Laut einer Umfrage des Allensbach Instituts für Demoskopie ist zwar immer noch eine Mehrheit für den Verbleib Deutschlands in der Euro-Zone. Unter den politisch Interessierten soll der Anteil sogar noch erheblich höher sein. Nur ein Drittel spricht sich danach dagegen aus, während ca. ein Fünftel noch unentschlossen ist.

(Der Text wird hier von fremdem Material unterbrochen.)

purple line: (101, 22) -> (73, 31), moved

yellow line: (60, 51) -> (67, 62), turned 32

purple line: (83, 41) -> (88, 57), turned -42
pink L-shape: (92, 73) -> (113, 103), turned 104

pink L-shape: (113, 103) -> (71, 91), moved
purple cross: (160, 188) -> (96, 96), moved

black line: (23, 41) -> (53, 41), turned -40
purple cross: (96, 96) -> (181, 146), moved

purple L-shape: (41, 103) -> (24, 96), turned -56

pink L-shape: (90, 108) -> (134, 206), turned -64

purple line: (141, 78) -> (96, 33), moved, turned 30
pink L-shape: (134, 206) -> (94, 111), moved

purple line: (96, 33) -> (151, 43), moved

Doch wer sich der Mühe unterzieht, die Kommentare dazu in den Foren diverser Portale zu lesen, dem zeigt sich ein völlig anderes Bild. Die Miss- und Anti-Stimmung ist dort nicht nur überaus groß, man gewinnt auch rasch den Eindruck, dass die Leute lieber heute als morgen der ungeliebten Gemeinschaftswährung ade sagen würden.

Ungeliebt von Anfang an

Schon deswegen könnte es ein zweischneidiges Schwert sein und zum Bumerang werden, wenn Minister der unterschiedlichsten Fraktionen andeuten, sie wollten das Volk baldmöglichst über Souveränitätsverzichte des Bundestages abstimmen lassen, oder wenn Parteivertreter der Meinung sind, mit der Forderung nach Vergemeinschaftung der Schulden Bundestagswahlen gewinnen zu können.

Geliebt wurde der Euro bekanntlich nie. Immer schon wurde er als "Teuro" betrachtet. Auch hat er weder zum Wunderheiler getaugt, noch ist er dazu geworden. Und zu einer "Angleichung der Lebensverhältnisse" hat der Euro erst recht nicht geführt. Im Gegenteil: Der Euro war von Anfang an ein Eliten-Projekt, das der Bevölkerung mit wohlfeilen Sprüchen über den Kopf gestülpt worden ist. Berechtigte Einwände und Bedenken von Fachleuten gegen seine rasche Einführung, von denen es etliche gegeben hat, wurden großmütig ignoriert.

Spalten statt einen

Mit der Einführung des Euro sollte die europäische Einigung laut Helmut Kohl "unumkehrbar" werden. Doch diese Spekulationsblase ist, wie so manch andere der letzten Jahre, geplatzt. Dass er nun in breiten Bevölkerungsschichten zum "Hassobjekt" geworden ist und zum Spaltpilz der ganzen Union zu werden droht, wollen die meisten Politiker und Intellektuelle aber nicht wahrhaben.

Sie tun weiter so, als ob es keine Alternativen dazu gäbe, als ob weiter auf Gedeih und Verderb auf den Euro gesetzt und deswegen die Grundlagen und Grundwerte der europäischen Verträge (No bail-out Klausel; no taxation without representation) weiter ausgehöhlt werden müssten.

Kollaps steht bevor

Mittlerweile sehen das aber nicht mehr alle so. Zumindest in Europa. Vereinzelte Politiker denken nicht mehr nur hinter vorgehaltener Hand, sondern laut und in den Medien über ein baldiges Kollabieren der Euro-Zone nach. Erst im Juli hatte die finnische Finanzministerin Jutta Urpilainen den Verbleib Finnlands in der Euro-Zone infrage gestellt.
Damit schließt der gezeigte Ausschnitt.